Blood Trail
They seemed pleased she was so quick on the uptake. "It must be frustrating. ..."
Marie shrugged. "It's not so bad."
"Don't you ever want to tell people what you can do? Show them your other shape?"
Stuart's growl sounded very loud and very menacing in the shocked silence that followed. The girls looked as though she'd suggested something obscene. "Okay. I guess not." Don't judge them by human standards. Try to remember that. "What about special friends?"
Storm and Cloud were unreadable. Marie and Jennifer looked puzzled. "Boyfriends?"
Both girls wrinkled their noses in identical expressions of disgust.
"Humans don't smell right," Stuart explained, shortly. "That sort of thing never happens."
"They don't smell right?"
"No."
Vicki decided to leave it at that. She really wasn't up for a discussion of werewolf breeding criteria, not at this hour of the night. There were, however, two things that had to be covered.
The first still made Vicki uncomfortable and, in almost a year of working for herself, she hadn't come up with a less than blunt way of bringing it up. "About my fee. ..."
"We can pay it," Stuart told her and only nodded when she mentioned the amount.
"All right, then," she laced her fingers together and stared into the pattern thus formed for a moment, "one more thing. When I find whoever is doing this, what then? We can't take him to court. He can't be held accountable for murder under the law without giving away the existence of your people."
Stuart smiled and, in spite of the heat, Vicki felt a chill run up and down her back. "He will be accountable to our law. To pack law."
"Revenge, then?"
"Why not? He's killed two of us for no reason, no cause. Who has better right to be judge and jury?"
Who indeed?
"There's no other way to stop him from killing again," Henry said quietly. He thought he understood Vicki's hesitation, if only in the abstract. Ethics formed in the sixteenth century had an easier time with justice over law than ethics formed in the twentieth.
What it came down to, Vicki realized, was a question of whose life had more value; the people here in this room or the maniac, singular or collective, who was picking them off one by one? Put like that, it didn't seem to be such a difficult question.
"The three people you have, then, I'd like to check them out."
"We already checked," Donald began but Stuart cut him off.
"It's too late to do anything tonight. We'll get you the information tomorrow."
As Vicki had already been told, they'd attempted to deal with this themselves after Nadine's twin had been shot. She wasn't surprised that they'd done some checking. She wished they hadn't; in her experience, amateurs only muddied the waters. "Did you find anything?"
Stuart sighed and ran both his hands back through his hair. "Only what we already knew; Dr.
Dixon is a very old man who hasn't betrayed us in over forty years and isn't likely to start now.
Arthur Fortrin went north at the end of July and won't be back until Labor Day weekend. And Colin's partner, Barry, had both the skill and the opportunity."

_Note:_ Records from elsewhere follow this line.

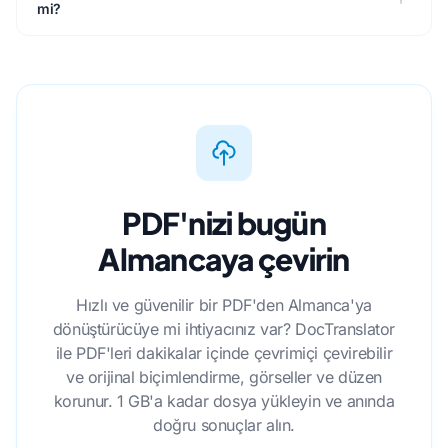
mi?
PDF'nizi bugün
Almancaya çevirin
Hızlı ve güvenilir bir PDF'den Almanca'ya
dönüştürücüye mi ihtiyacınız var? DocTranslator
ile PDF'leri dakikalar içinde çevrimiçi çevirebilir
ve orijinal biçimlendirme, görseller ve düzen
korunur. 1 GB'a kadar dosya yükleyin ve anında
doğru sonuçlar alın.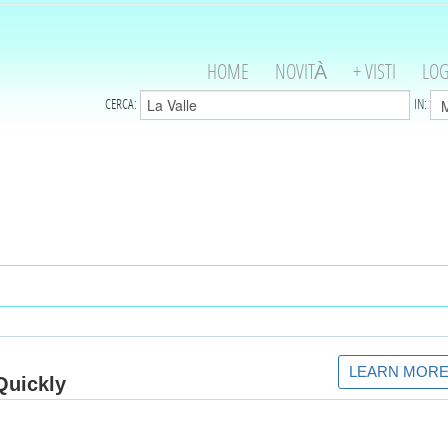
HOME
NOVITÀ
+ VISTI
LOG
CERCA:
IN: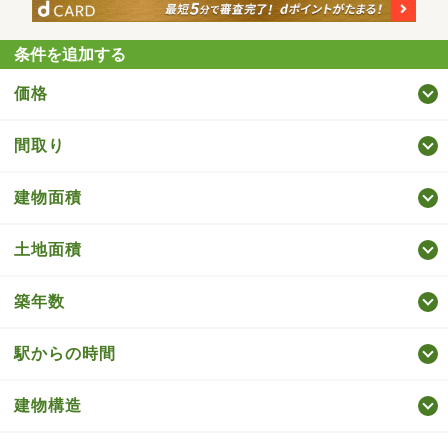
条件を追加する
価格
間取り
建物面積
土地面積
築年数
駅からの時間
建物構造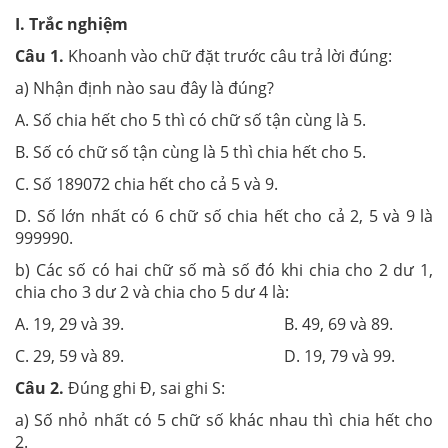
I. Trắc nghiệm
Câu 1.
Khoanh vào chữ đặt trước câu trả lời đúng:
a) Nhận định nào sau đây là đúng?
A. Số chia hết cho 5 thì có chữ số tận cùng là 5.
B. Số có chữ số tận cùng là 5 thì chia hết cho 5.
C. Số 189072 chia hết cho cả 5 và 9.
D. Số lớn nhất có 6 chữ số chia hết cho cả 2, 5 và 9 là
999990.
b) Các số có hai chữ số mà số đó khi chia cho 2 dư 1,
chia cho 3 dư 2 và chia cho 5 dư 4 là:
A. 19, 29 và 39. B. 49, 69 và 89.
C. 29, 59 và 89. D. 19, 79 và 99.
Câu 2.
Đúng ghi Đ, sai ghi S:
a) Số nhỏ nhất có 5 chữ số khác nhau thì chia hết cho
2.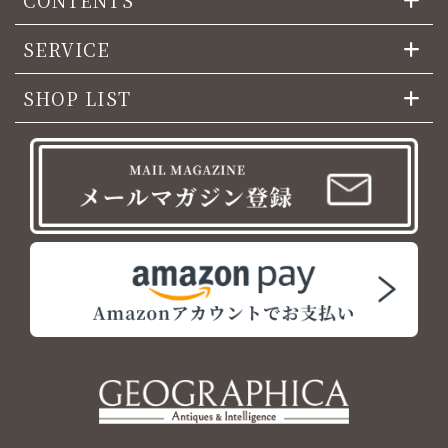
CONTENTS
SERVICE
SHOP LIST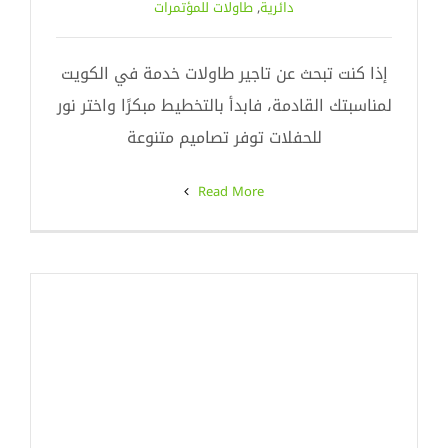
دائرية
,
طاولات للمؤتمرات
إذا كنت تبحث عن تاجير طاولات خدمة في الكويت
لمناسبتك القادمة، فابدأ بالتخطيط مبكرًا واختر نور
للحفلات توفر تصاميم متنوعة
Read More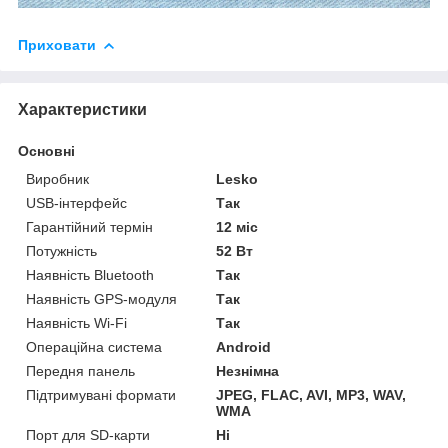
Приховати
Характеристики
Основні
Виробник
Lesko
USB-інтерфейс
Так
Гарантійний термін
12 міс
Потужність
52 Вт
Наявність Bluetooth
Так
Наявність GPS-модуля
Так
Наявність Wi-Fi
Так
Операційна система
Android
Передня панель
Незнімна
Підтримувані формати
JPEG, FLAC, AVI, MP3, WAV,
WMA
Порт для SD-карти
Ні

Vicki tapped her pen against the paper. "That doesn't look good for Barry."
"No," Stuart agreed. "It doesn't."
"Hey, Colin! Wait a minute. ..."
Colin sighed and leaned against the open door of the truck. There really wasn't anything else he could do; leaping inside and roaring off in a cloud of exhaust fumes would certainly not make things any better. He watched his partner cross the dark parking lot, weaving his way around the scattered cars belonging to the midnight shift, brows drawn down into a deep vee, looking very much like a man who wanted some answers. Exactly the situation Colin had been trying to avoid.
"What is with you, Heerkens?" Barry Wu rocked to a halt and glared. A line of water dribbled down his face from his wet hair and he swiped at it angrily. "First you act like a grade A asshole all shift, then you slink out while I'm in the shower without so much as a 'See you tomorrow,' or a 'Go fuck yourself.' "
"You're my partner, Barry, you're not my mate." As an attempt to lighten the mood, it was a dismal failure; Colin could still smell the anger. He did his best not to react to it, catching the growl in his throat before it rose to an audible level.
"That's right, your partner - let's set aside the fact I thought I was your friend - and as your partner I have a right to know what it is that's got you tied in knots."